- What you are asked to do -
Take the listing below and output it exactly, with no images.

Segment Start: Exercise data

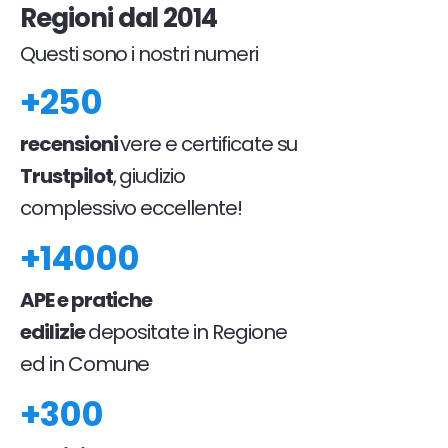
Regioni dal 2014
Questi sono i nostri numeri
+250
recensioni
vere e certificate su
Trustpilot
, giudizio
complessivo eccellente!
+14000
APE e pratiche
edilizie
depositate in Regione
ed in Comune
+300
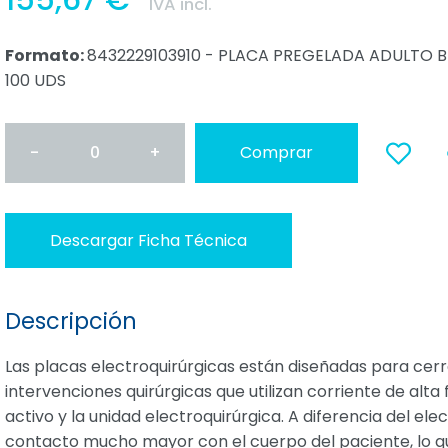
155,67 €
IVA incl.
Formato:
8432229103910 - PLACA PREGELADA ADULTO BI
100 UDS
-
0
+
Comprar
a favoritos
Descargar Ficha Técnica
Descripción
Las placas electroquirúrgicas están diseñadas para cerra
intervenciones quirúrgicas que utilizan corriente de alt
activo y la unidad electroquirúrgica. A diferencia del el
contacto mucho mayor con el cuerpo del paciente, lo q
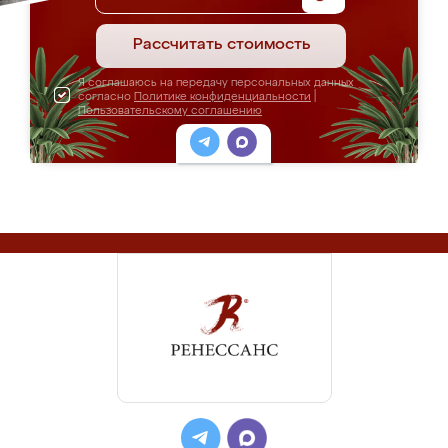
Рассчитать стоимость
Я соглашаюсь на передачу персональных данных
согласно
Политике конфиденциальности
|
Пользовательскому соглашению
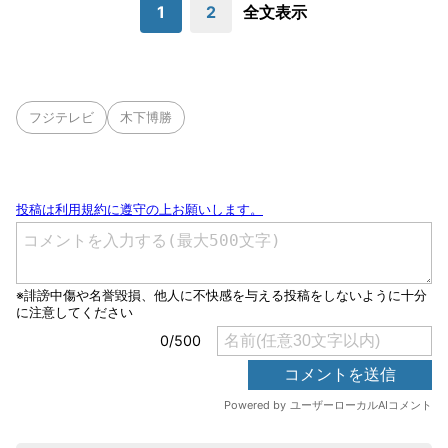
1
2
全文表示
フジテレビ
木下博勝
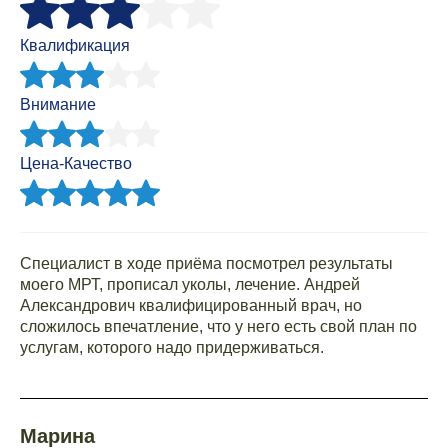
Квалификация
Внимание
Цена-Качество
Специалист в ходе приёма посмотрел результаты
моего МРТ, прописал уколы, лечение. Андрей
Александрович квалифицированный врач, но
сложилось впечатление, что у него есть свой план по
услугам, которого надо придерживаться.
Марина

Segment End: Exercise data

- Answer box -
Regioni dal 2014
Questi sono i nostri numeri
+250
recensioni
vere e certificate su
Trustpilot
, giudizio
complessivo eccellente!
+14000
APE e pratiche
edilizie
depositate in Regione
ed in Comune
+300
155,67 €
IVA incl.
Formato:
8432229103910 - PLACA PREGELADA ADULTO BI
100 UDS
-
0
+
Comprar
a favoritos
Descargar Ficha Técnica
Descripción
Las placas electroquirúrgicas están diseñadas para cerra
intervenciones quirúrgicas que utilizan corriente de alt
activo y la unidad electroquirúrgica. A diferencia del el
contacto mucho mayor con el cuerpo del paciente, lo q
Рассчитать стоимость
Я соглашаюсь на передачу персональных данных
согласно
Политике конфиденциальности
|
Пользовательскому соглашению
1
2
全文表示
フジテレビ
木下博勝
Квалификация
Внимание
Цена-Качество
Специалист в ходе приёма посмотрел результаты
моего МРТ, прописал уколы, лечение. Андрей
Александрович квалифицированный врач, но
сложилось впечатление, что у него есть свой план по
услугам, которого надо придерживаться.
Марина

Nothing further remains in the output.